Indian-American computer scientist

Srinivasa Aditya Akella is a computer scientist, professor and Regents Chair Professor at the University of Texas at Austin. He is notable for research in software-defined networking, big data systems, low latency networking, content distribution and network function virtualization.

==Career==

Akella completed his undergraduate studies at the Indian Institute of Technology, Madras in 2000, then received his PhD in 2005 from Carnegie Mellon University with a thesis titled End Point-based Routing Strategies for Improving Internet Performance and Resilience. His doctoral advisor was Srinivasan Seshan. He completed a post-doc at Stanford University working with Nick McKeown where he worked on early efforts in SDN. In 2006 Akella joined the University of Wisconsin-Madison as an assistant professor, then later became an associate professor in 2012 and a full professor in 2017. In 2021, he joined the UT Austin Computer Science Department.

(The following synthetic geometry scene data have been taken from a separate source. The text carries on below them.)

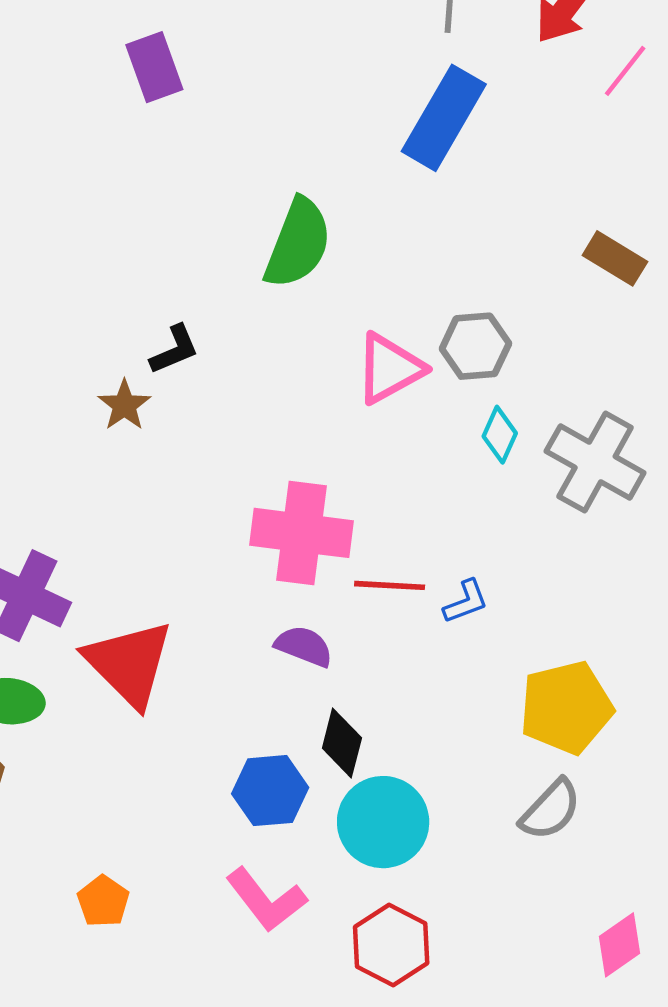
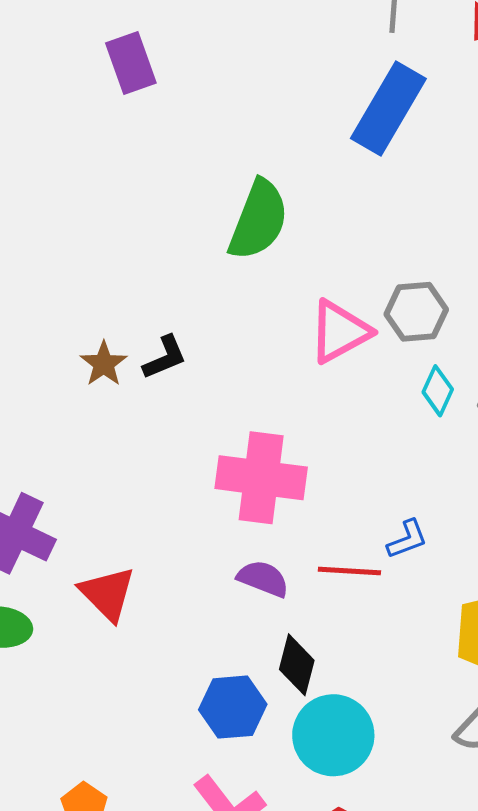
black L-shape: (174, 350) -> (165, 357), moved
red line: (390, 585) -> (349, 571), moved
red triangle: (129, 663) -> (107, 594), size x0.7

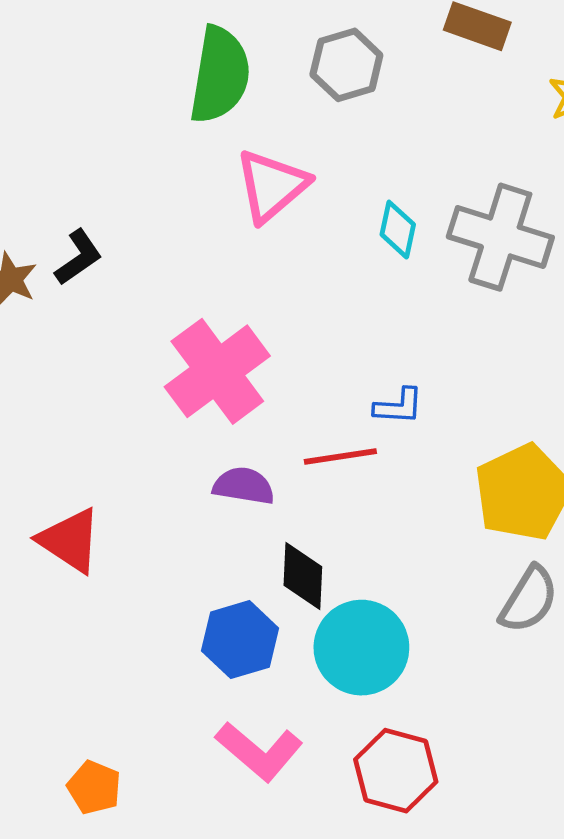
green semicircle: (258, 220) -> (220, 75), moved
gray hexagon: (416, 312) -> (346, 65), moved
pink cross: (261, 478) -> (217, 371), turned -32
blue L-shape: (407, 539) -> (399, 406), turned 36

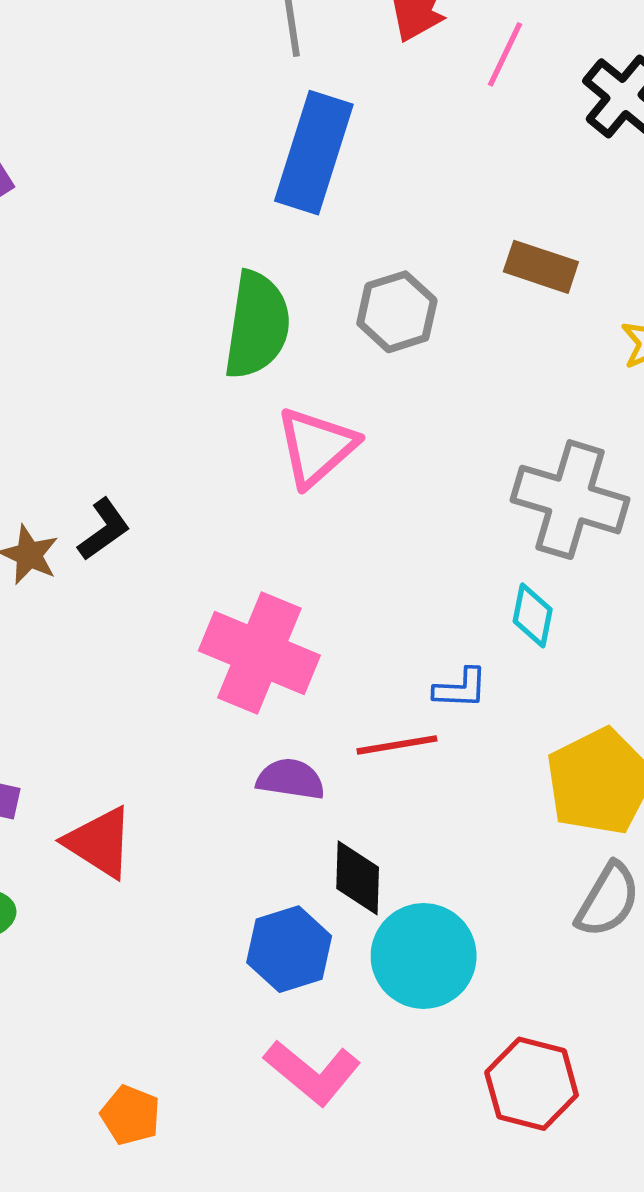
cyan diamond: (398, 230) -> (533, 615), moved
pink cross: (217, 371) -> (259, 653), turned -30
red hexagon: (396, 771) -> (532, 1084), moved

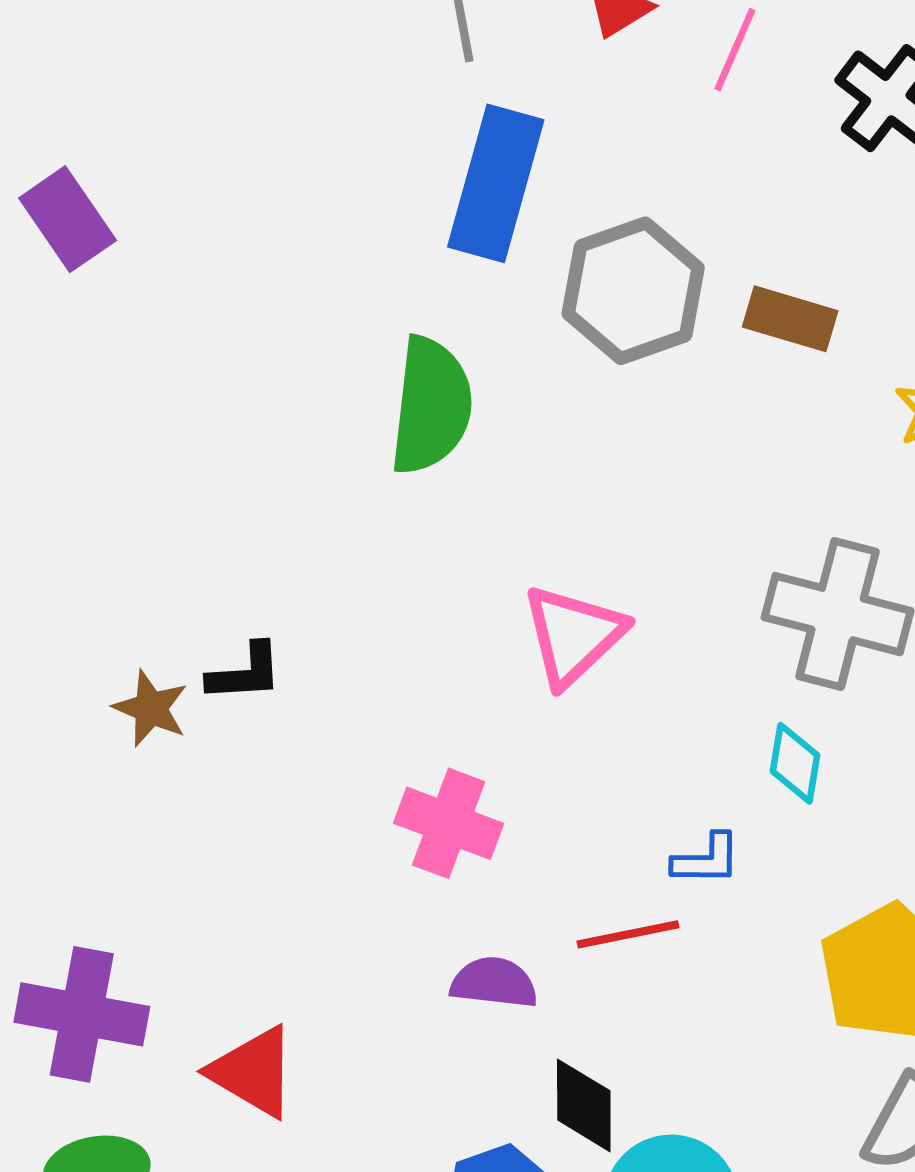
gray hexagon: (397, 312) -> (633, 291), moved, size x1.4
pink triangle: (316, 447) -> (573, 635), moved
black L-shape: (104, 529) -> (245, 673), turned 34
pink cross: (259, 653) -> (449, 823), size x0.7

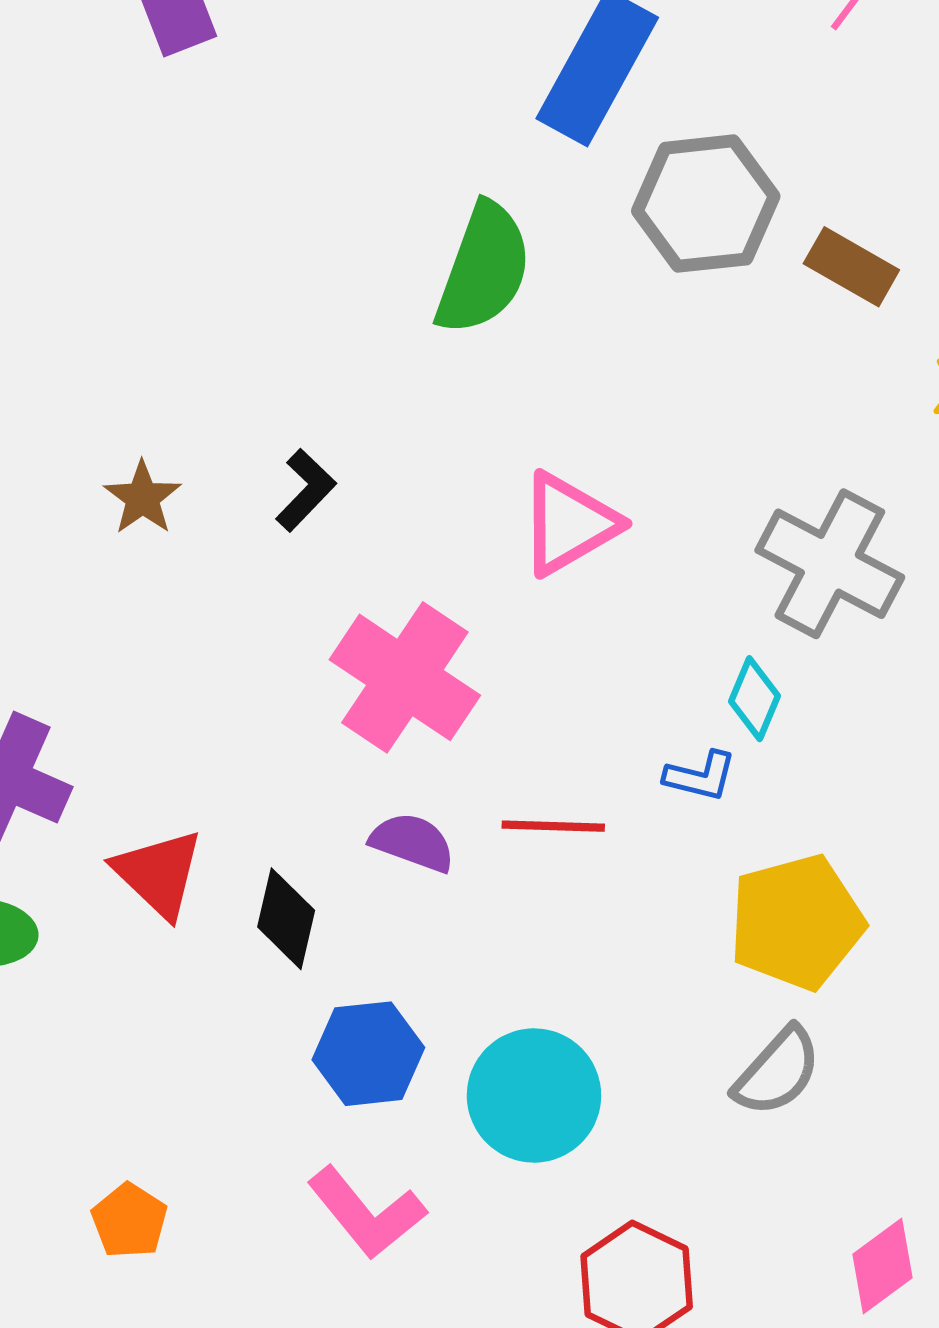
black L-shape: (245, 673) -> (306, 490), moved, turned -56
pink cross: (449, 823) -> (405, 677), size x1.4
blue L-shape: (706, 860) -> (700, 776), moved
black diamond: (584, 1105) -> (286, 919), moved

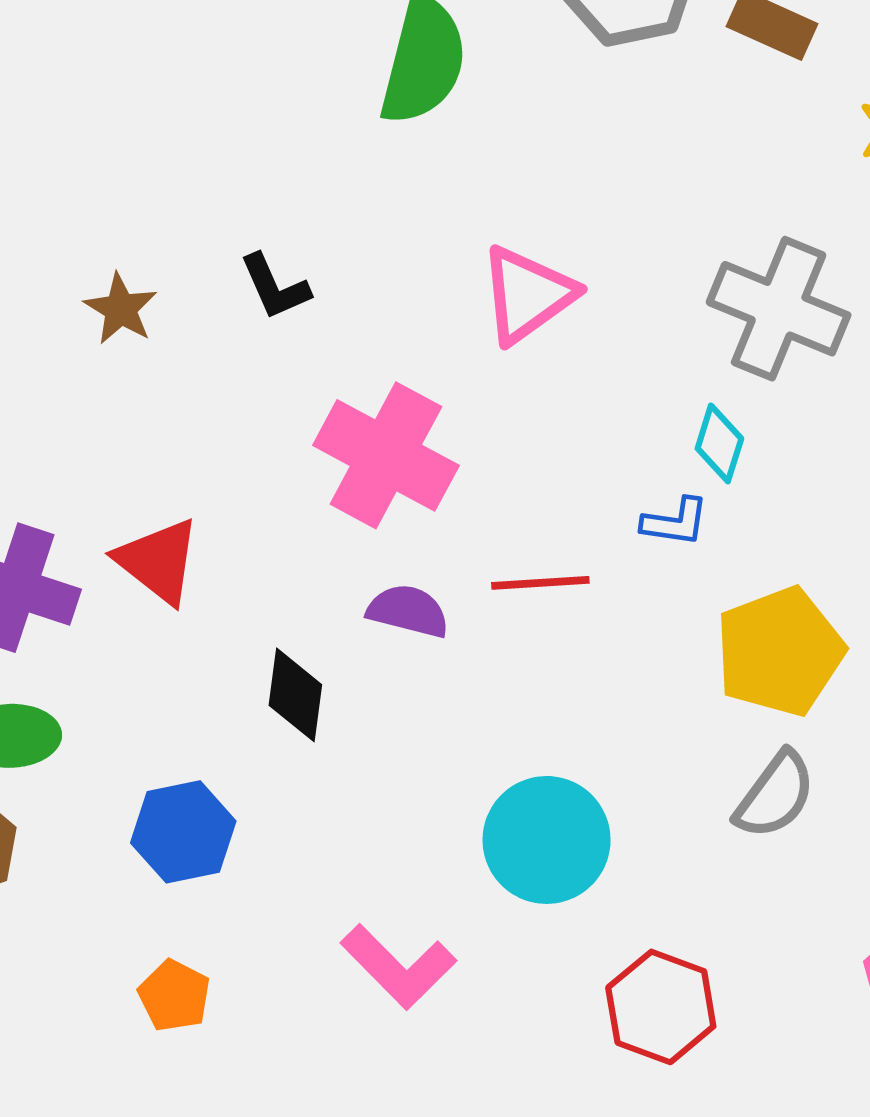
black L-shape: (306, 490) -> (275, 287), turned 118
red triangle: (159, 873) -> (158, 561), moved
blue hexagon: (368, 1054) -> (183, 832), moved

He leads the UT Networked Systems (UTNS) Research Group and is one of the Principal Investigators leading CloudLab.
In 2014, SIGCOMM gave him their Rising Star Award for contributions to network management and content delivery. Akella holds over 15 patents related to computer networking and distributed systems. He has published 225 research papers in refereed international conferences and journals with his coworkers and his publications have been cited over 10,000 times (H-index=53).

Akella was chosen as a finalist in Physical Sciences and Engineering for both the 2021 and 2020 Blavatnik National Award for his contributions to improving the speed, efficiency and reliability of data center infrastructure. His ongoing research focuses on systems for machine learning, low latency networking, big data systems and intent-driven networking.

==Awards==

- 2023: ACM Fellow
- 2021: Blavatnik Awards for Young Scientists, Finalist
- 2020: Blavatnik Awards for Young Scientists, Finalist
- 2018: H.I. Romnes Faculty Associate
- 2017: Vilas Associate
- 2015: Internet Research Task Force Applied Networking Research Prize
- 2014: SIGCOMM Rising Star Award

==Personal life==

Akella is a native of Hyderabad, India, and currently resides in Austin, Texas. His wife Shuchi Chawla is also a computer science professor at the University of Texas-Austin.